Sunday, January 9, 2022
By: Amelia McDaniel, Lay Associate for Christian Formation
I ran across a poem recently. Poems I particularly admire are written with an economy of words. The barest number of words can be used to evoke a universe of thoughts and feelings. I want to be clear I came to appreciate poetry later in life. Not long ago at all really. Maybe it’s because I have realized that I myself use way too many words that I have come to this appreciation.
This poem, by Maggie Smith, struck me when I saw it on New Year’s Day.
The rain is a broken piano, playing the same note over and over.

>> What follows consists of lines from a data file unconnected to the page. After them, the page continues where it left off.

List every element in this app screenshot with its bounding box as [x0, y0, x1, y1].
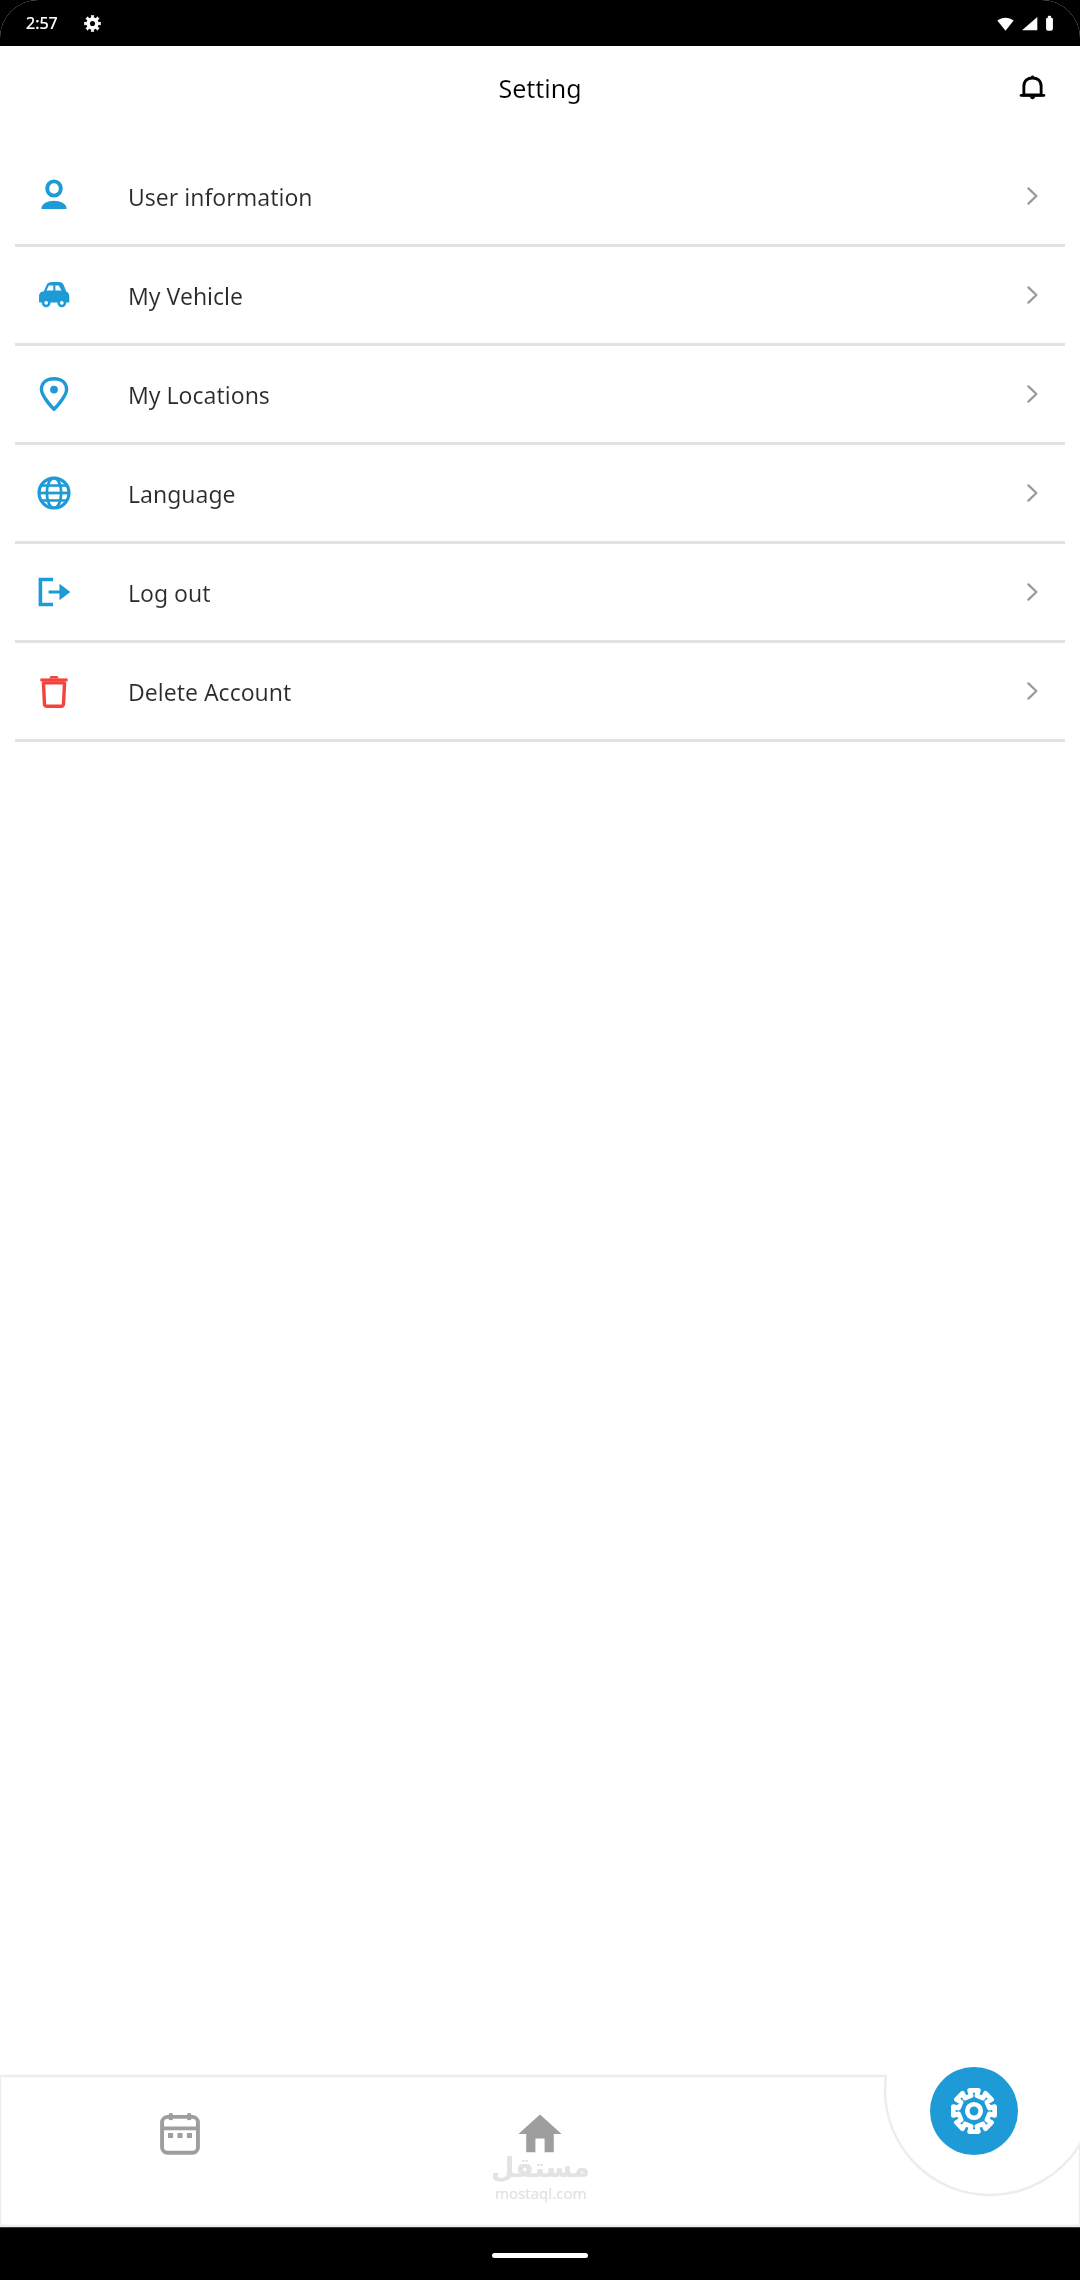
button[interactable]: Calendar — [0, 2076, 360, 2226]
button[interactable]: Log out — [0, 544, 1080, 640]
button[interactable]: Language — [0, 445, 1080, 541]
button[interactable]: Delete Account — [0, 643, 1080, 739]
button[interactable]: Settings — [930, 2067, 1018, 2155]
button[interactable]: User information — [0, 148, 1080, 244]
staticText: 2:57 — [26, 12, 58, 34]
button[interactable]: Notifications — [1006, 62, 1058, 114]
staticText: Delete Account — [128, 676, 292, 707]
button[interactable]: My Vehicle — [0, 247, 1080, 343]
staticText: My Vehicle — [128, 280, 243, 311]
staticText: mostaql.com — [495, 2183, 587, 2203]
button[interactable]: Home — [360, 2076, 720, 2226]
staticText: User information — [128, 181, 313, 212]
button[interactable]: My Locations — [0, 346, 1080, 442]
staticText: My Locations — [128, 379, 270, 410]
staticText: Log out — [128, 577, 211, 608]
staticText: مستقل — [491, 2152, 590, 2183]
staticText: Language — [128, 478, 236, 509]
staticText: Setting — [0, 71, 1080, 105]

My five-year-old said that. Already she knows loving the world means loving the wobbles you can’t shim, the creaks you can’t oil silent – the jerry rigged parts, MacGyvered with twine and chewing gum.
Let me love the cold rain’s plinking. Let me love the world the way I love my young son, not only when he cups my face in his sticky hands, but when, roughhousing, he accidentally splits my lip.
Let me love the world like a mother. Let me be tender when it lets me down.
Let me listen to the rain’s one note and hear a beginner’s song.
There is so much I love about this poem. I understand the imagery because it is true for me too.
I particularly love her description of getting walloped by a child. I’ve had my own lip split open more than once by the ginormous head of a kid. Maybe you have too. It’s an out of body experience. Because your brain’s fight or flight mode is triggered when you receive a blow like that. And here you are holding this fragile creature who has effectively just punched you. All the tenderness and love you have for the little boxer you are holding in your arms meets with the rage you instinctively feel. It’s an odd sensation. Because love washes that adrenaline fueled rage away. Maybe not instantly, but pretty darn quickly. And you gaze at your own prize fighter with adoration with a sense of I love you no matter what.
As I read this poem, the beginner’s song the poet refers to, the song that plinks down steadily, in one note, that I heard is I love you, no matter what.